The problem is greater than reduction of opportunity. When novels are sold en masse in dozens of languages, one of the casualties is style. Parks observes, “In translation, stripped of its style, Gatsby really doesn’t seem a very remarkable performance.” In comparing original and translated passages of classics, Parks demonstrates that the distinguishing linguistic oddities, the slight strangeness of expression that will set a paragraph in DH Lawrence apart for an English reader, is often eliminated entirely in foreign editions. In translation, the poetic devices that contribute to the distinctive sound of a writer’s prose can readily vanish: assonance, internal rhyme, alliteration, rhythm, onomatopoeia.
Since these are devices I use both consciously and instinctively in my own books, Parks reminded me of my gratitude that, being hopelessly monolingual, I cannot read the translations of my novels. If I could, with all due credit to hardworking translators, I would certainly be horrified. I’m touchy about the arc and the land of a line. The sound of prose and what it means are intertwined. For me, the loss of style is the loss of, well, everything. (Take the three section headings of my last novel: “Up,” “Down,” and “Out.” How were the sections titled in my French translation? “Up,” “Down,” and “Fragile.” Excuse me—what doesn’t belong in this picture? But apparently my French translator struggled to find a perfect parallel to the English preposition “out.” To call the solution inelegant is an understatement.) Because translation “disturbs the relationship between sound and semantics,” Parks warns, it will “deceive you less, and charm you less” (which makes me realise that, like most of my brethren, I may care more about charming than telling the truth). Parks is a fitting advocate for the importance of style, since his own is droll, concise, and crisp.

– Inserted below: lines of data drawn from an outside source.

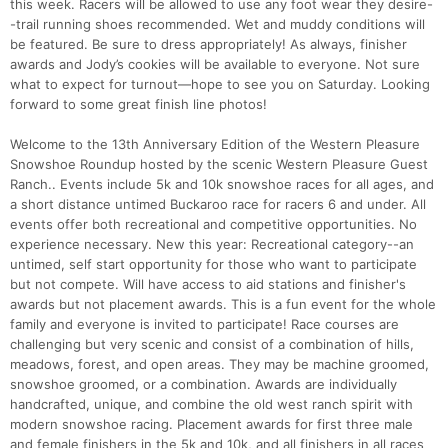
this week. Racers will be allowed to use any foot wear they desire-
-trail running shoes recommended. Wet and muddy conditions will
be featured. Be sure to dress appropriately! As always, finisher
awards and Jody’s cookies will be available to everyone. Not sure
what to expect for turnout—hope to see you on Saturday. Looking
forward to some great finish line photos!
Welcome to the 13th Anniversary Edition of the Western Pleasure
Snowshoe Roundup hosted by the scenic Western Pleasure Guest
Ranch.. Events include 5k and 10k snowshoe races for all ages, and
a short distance untimed Buckaroo race for racers 6 and under. All
events offer both recreational and competitive opportunities. No
experience necessary. New this year: Recreational category--an
untimed, self start opportunity for those who want to participate
but not compete. Will have access to aid stations and finisher's
awards but not placement awards. This is a fun event for the whole
family and everyone is invited to participate! Race courses are
challenging but very scenic and consist of a combination of hills,
meadows, forest, and open areas. They may be machine groomed,
snowshoe groomed, or a combination. Awards are individually
handcrafted, unique, and combine the old west ranch spirit with
modern snowshoe racing. Placement awards for first three male
and female finishers in the 5k and 10k, and all finishers in all races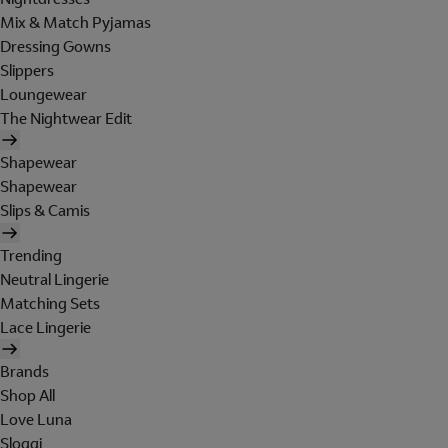
Mix & Match Pyjamas
Dressing Gowns
Slippers
Loungewear
The Nightwear Edit
Shapewear
Shapewear
Slips & Camis
Trending
Neutral Lingerie
Matching Sets
Lace Lingerie
Brands
Shop All
Love Luna
Sloggi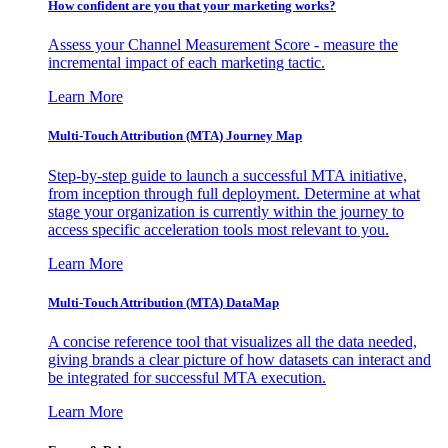
How confident are you that your marketing works?
Assess your Channel Measurement Score - measure the
incremental impact of each marketing tactic.
Learn More
Multi-Touch Attribution (MTA) Journey Map
Step-by-step guide to launch a successful MTA initiative,
from inception through full deployment. Determine at what
stage your organization is currently within the journey to
access specific acceleration tools most relevant to you.
Learn More
Multi-Touch Attribution (MTA) DataMap
A concise reference tool that visualizes all the data needed,
giving brands a clear picture of how datasets can interact and
be integrated for successful MTA execution.
Learn More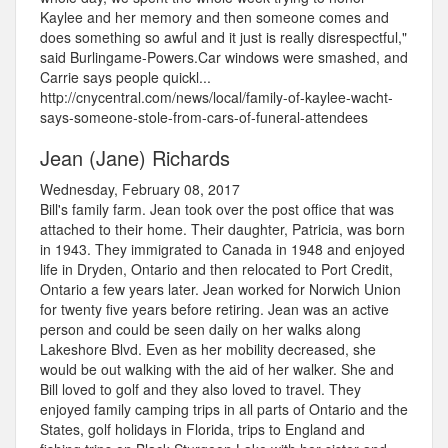
Kaylee and her memory and then someone comes and
does something so awful and it just is really disrespectful,"
said Burlingame-Powers.Car windows were smashed, and
Carrie says people quickl...
http://cnycentral.com/news/local/family-of-kaylee-wacht-
says-someone-stole-from-cars-of-funeral-attendees
Jean (Jane) Richards
Wednesday, February 08, 2017
Bill's family farm. Jean took over the post office that was
attached to their home. Their daughter, Patricia, was born
in 1943. They immigrated to Canada in 1948 and enjoyed
life in Dryden, Ontario and then relocated to Port Credit,
Ontario a few years later. Jean worked for Norwich Union
for twenty five years before retiring. Jean was an active
person and could be seen daily on her walks along
Lakeshore Blvd. Even as her mobility decreased, she
would be out walking with the aid of her walker. She and
Bill loved to golf and they also loved to travel. They
enjoyed family camping trips in all parts of Ontario and the
States, golf holidays in Florida, trips to England and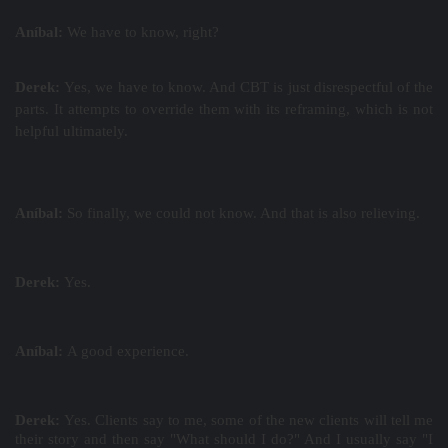
Aníbal:
We have to know, right?
Derek:
Yes, we have to know. And CBT is just disrespectful of the
parts. It attempts to override them with its reframing, which is not
helpful ultimately.
Aníbal:
So finally, we could not know. And that is also relieving.
Derek:
Yes.
Aníbal:
A good experience.
Derek:
Yes. Clients say to me, some of the new clients will tell me
their story and then say "What should I do?" And I usually say "I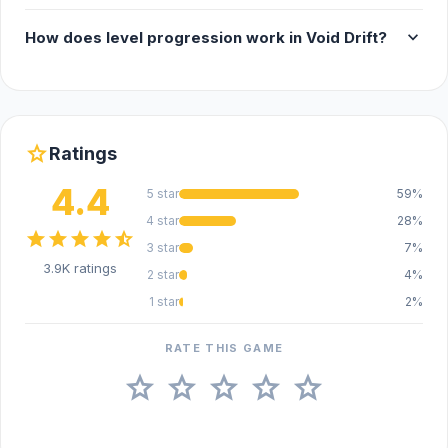
expand_more
How does level progression work in Void Drift?
star
Ratings
4.4
5 star
59%
4 star
28%
star
star
star
star
star_half
3 star
7%
3.9K ratings
2 star
4%
1 star
2%
RATE THIS GAME
star
star
star
star
star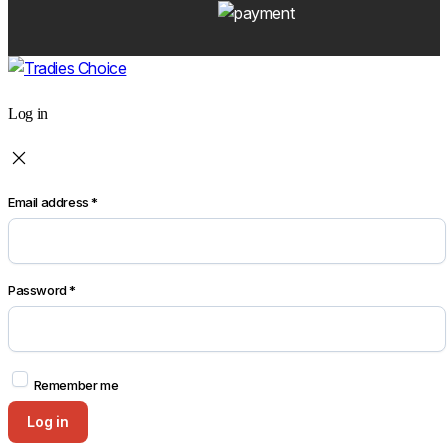
Log in
Email address
*
Password
*
Remember me
Log in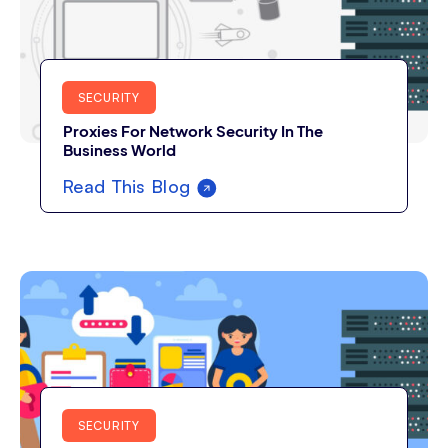
SECURITY
Proxies For Network Security In The
Business World
Read This Blog
SECURITY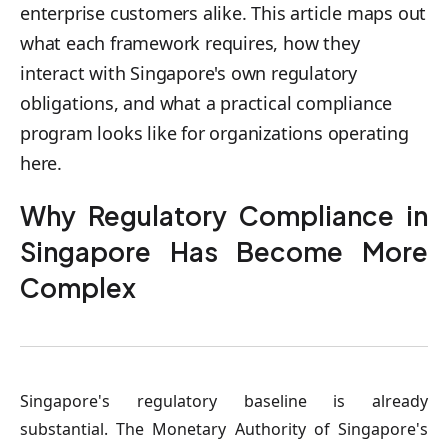
enterprise customers alike. This article maps out
what each framework requires, how they
interact with Singapore's own regulatory
obligations, and what a practical compliance
program looks like for organizations operating
here.
Why Regulatory Compliance in
Singapore Has Become More
Complex
Singapore's regulatory baseline is already
substantial. The Monetary Authority of Singapore's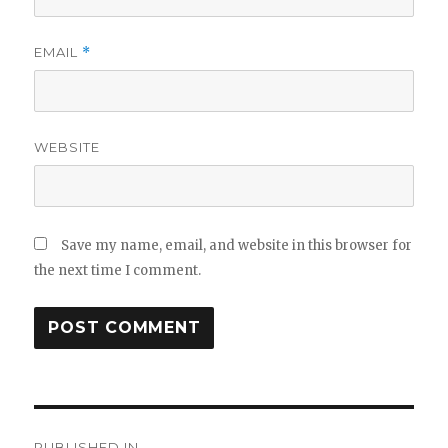
EMAIL
*
WEBSITE
Save my name, email, and website in this browser for
the next time I comment.
Post
PUBLISHED IN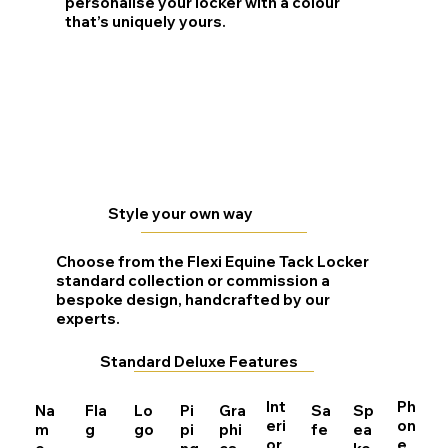
personalise your locker with a colour
that’s uniquely yours.
Style your own way
Choose from the Flexi Equine Tack Locker
standard collection or commission a
bespoke design, handcrafted by our
experts.
Standard Deluxe Features
Int
Ph
Na
Fla
Lo
Pi
Gra
Sa
Sp
eri
on
m
g
go
pi
phi
fe
ea
or
e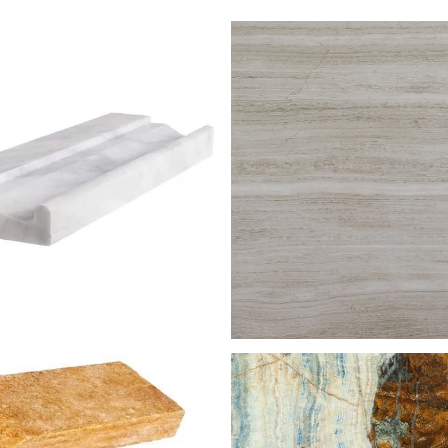
STG 005
GREY SERPEGGIAN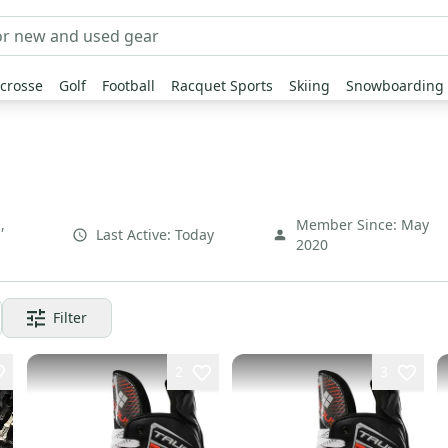
crosse
Golf
Football
Racquet Sports
Skiing
Snowboarding
N
,
Member Since:
May
Last Active:
Today
2020
Filter
2
3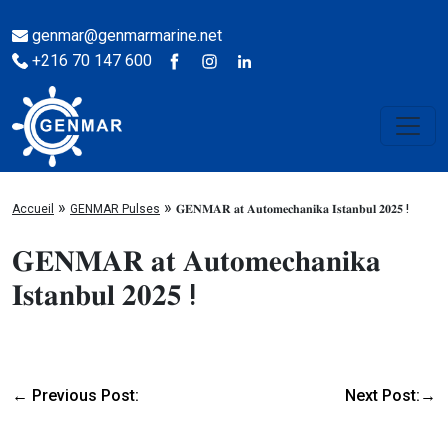
genmar@genmarmarine.net
+216 70 147 600
»
»
Accueil
GENMAR Pulses
𝐆𝐄𝐍𝐌𝐀𝐑 𝐚𝐭 𝐀𝐮𝐭𝐨𝐦𝐞𝐜𝐡𝐚𝐧𝐢𝐤𝐚 𝐈𝐬𝐭𝐚𝐧𝐛𝐮𝐥 𝟐𝟎𝟐𝟓 !
𝐆𝐄𝐍𝐌𝐀𝐑 𝐚𝐭 𝐀𝐮𝐭𝐨𝐦𝐞𝐜𝐡𝐚𝐧𝐢𝐤𝐚
𝐈𝐬𝐭𝐚𝐧𝐛𝐮𝐥 𝟐𝟎𝟐𝟓 !
← Previous Post:
Next Post:→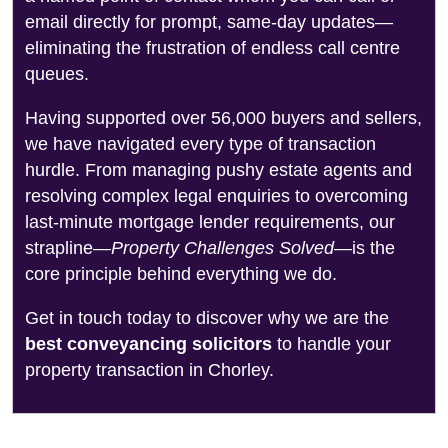
email directly for prompt, same-day updates—
eliminating the frustration of endless call centre
queues.
Having supported over 56,000 buyers and sellers,
we have navigated every type of transaction
hurdle. From managing pushy estate agents and
resolving complex legal enquiries to overcoming
last-minute mortgage lender requirements, our
strapline—
Property Challenges Solved
—is the
core principle behind everything we do.
Get in touch today to discover why we are the
best conveyancing solicitors
to handle your
property transaction in Chorley.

In “The Writer’s Job,” Parks makes what is perhaps this volume’s most discouraging assertion. Traditionally, any serious novelist’s most driving aspiration is finally to graduate to “the canon”—peopled by the likes of William Faulkner and Gustave Flaubert, the very authors who inspire successors to take up the craft. “But in the publishing culture we have today,” Parks laments, “any idea that a process of slow sifting might produce a credible canon such as those we inherited from the distant past is nonsense. Whatever in the future masquerades as a canon for our own time will largely be the result of good marketing, self-promotion and pure chance.”
Regarding the technological tumult in modern publishing, these essays address neither the rise of self-publishing—even if Parks clearly fears a future where everyone writes and no one reads—nor the cannibalising behemoth of Amazon, though he does laud e-books as expressions of cerebral purity. (Cleansed of distracting packaging—covers, overcooked blurbs—e-books are text alone, which redeems itself exclusively on the strength of the work.) Unfortunately, I question his sanguinity over the safety of authorial copyright in the digital age.
It is a rare nonfiction book that I have this heavily underscored or with which I feel in such accord. Parks’s undermining of his profession’s pretensions comes as a relief, and by contrast serves to highlight the painful pomposity of so many of our colleagues. This collection will especially appeal to other writers—although if we include the unpublished, that’s a large audience. And doubtless just about everybody will welcome an author writing about literature who isn’t full of shit.